When my eldest was first reading C.S. Lewis’s Chronicles of Narnia on his own (at around the age of 7), he encountered an ink illustration of the White Witch’s evil band drawn by Pauline Baynes. Cue the nightmares. He couldn’t go on reading, and every time he slept, he saw those creatures coming to life and pursuing him.



In the wee hours of one nightmarish encounter, I realized that I had two choices. On the one hand, I could begin sheltering him from every single thing that his rich imagination might magnify and enliven into terror. This was my protective paternal impulse, but it seemed as impossible as it was short-sighted. I would be facilitating the preservation of his fearfulness.



My characters live in worlds that are fundamentally beautiful and magical, just like ours, in worlds that are broken and brutal, just like ours.
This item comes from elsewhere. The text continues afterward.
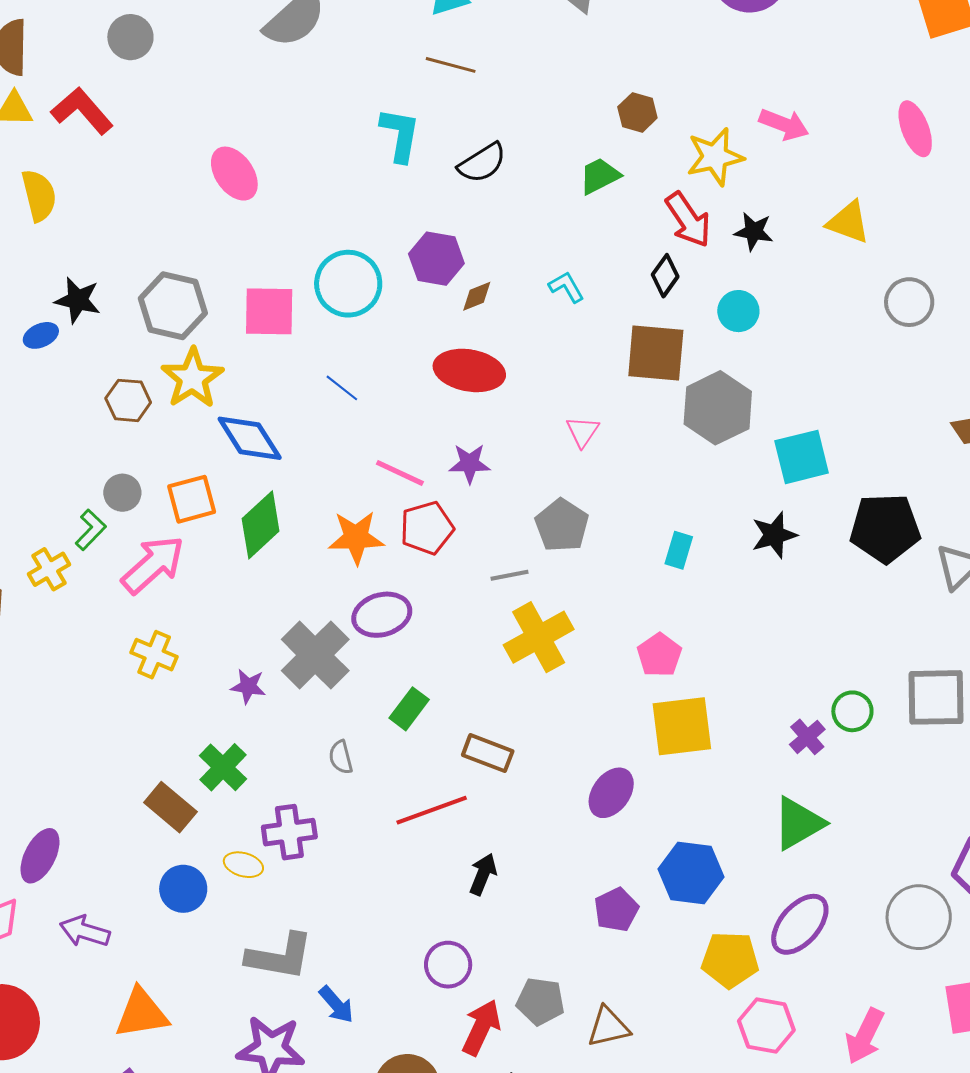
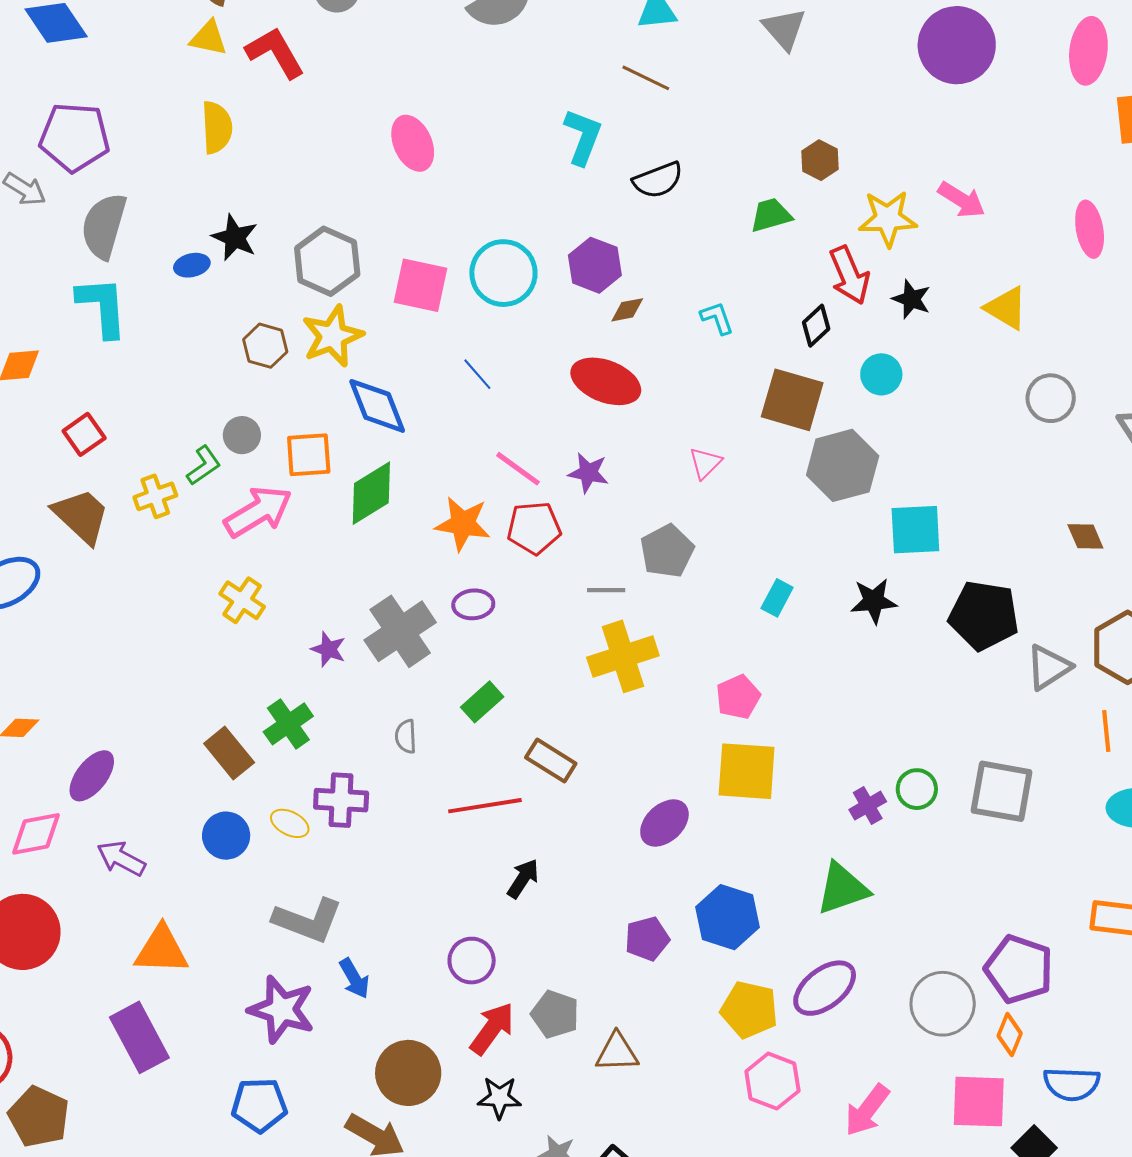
purple ellipse: (382, 615) -> (473, 604), size x0.7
My other course was to try and embolden his subconscious mind. I carried my son into my office and downloaded an old version of Quake—a first-person shooter video game with nasty, snarling aliens 10 times worse than anything drawn by Pauline. I put my son on my lap with his finger on the button that fired our pixelated shotgun, and we raced through the first level, blasting every monster and villain away. Then we high-fived, I pitched him a quick story about himself as a monster hunter, and then I prayed with him and tucked him back into bed. A bit bashfully, I admitted to my wife what I had just done—hoping I wouldn’t regret it.



I didn’t. The nightmare never shook him again.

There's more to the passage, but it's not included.